Flying at Axarquía
Axarquía (more properly called Leoni Benabu, but no one ever does) is a dusty little airfield north-east of Málaga city. It’s a rural area with one of my favourite restaurants in the area: Las Cruces. During the week Las Cruces acts as a type of Venta, offering what I like to refer to as “Spanish fast food” with a set menu that the waiter rattles off. There are always three starters and three main dishes — you pick one from each category and choose a drink: water, beer or red wine. Because there are so few dishes, your food arrives in minutes. I have seen them deal with difficult tourists who want to personalise their dish: “Can I have chips with that? Substitute the vegetables for some salad, please!” I always want to cringe but the waiters take it with good grace and comply when they can . The place is full of farm workers and truck drivers from miles around, happy to receive a quick and hearty meal. The waiter then reappears with a cafe sólo and takes your money: as it is a set price per person, there’s no need to write anything down. On Sunday, the scene changes to a huge barbecue with a full menu. Lamb chops, slices of pork loin, beef entrecote. Grilled peppers, Grilled cheese, Grilled bread rubbed with tomato and olive oil. If they can grill it, they will.
But I digress…
We went to Axarquía and I took the plane out for a spin. I immediately flashed back to my lessons, Tom’s voice reminding me that it was inconsiderate to fly over the villages and that I should get just a little bit higher before turning towards the hills for the crosswind leg. All this time I’ve been fretting about Axarquía, I’d ignored the obvious advantage:
I learned to fly there.
I spent 50 hours flying into and out of that airfield – out of less than 200 hours total flying time. There is no other place that comes even close. The six year gap was irrelevant by the time I was on my second circuit. I didn’t even hear Tom’s voice nagging me by the third. It was a breeze.

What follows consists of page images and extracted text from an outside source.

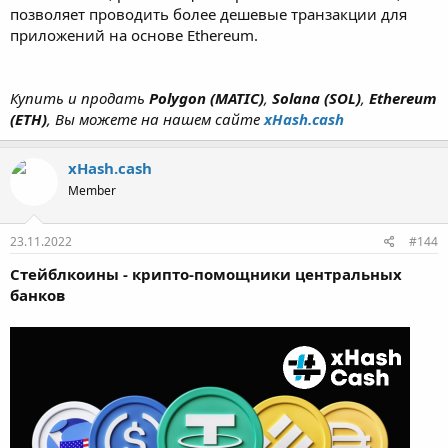
позволяет проводить более дешевые транзакции для
приложений на основе Ethereum.
Купить и продать
Polygon (MATIC)
,
Solana (SOL)
,
Ethereum
(ETH)
, Вы можете на нашем сайте
xHash.cash
xHash.cash
Member
23.11.2022
#144
Стейблкоины - крипто-помощники центральных
банков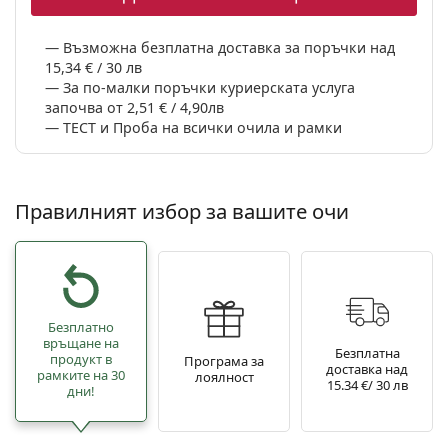
Възможна безплатна доставка за поръчки над
15,34 € / 30 лв
За по-малки поръчки куриерската услуга
започва от 2,51 € / 4,90лв
ТЕСТ и Проба на всички очила и рамки
Правилният избор за вашите очи
Безплатно
връщане на
Безплатна
продукт в
Програма за
доставка над
рамките на 30
лоялност
15.34 €/ 30 лв
дни!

I struggled a bit trying to get everything done in time for what is a small and very fast circuit in the Saratoga but really, there was no reason for me to be nervous about the airfield at all. And when a few more planes joined the circuit, we called out to each other (me in English, them in Spanish) and kept a good look-out and the lack of a control tower didn’t seem to matter one bit.
So, that was nice and easy and I can take passengers again (and yes, my Mom does read my blog. Ooops.) and I have gotten over my fear of Axarquía.
Now I just need to organise flying there in time to get Sunday lunch at Las Cruces.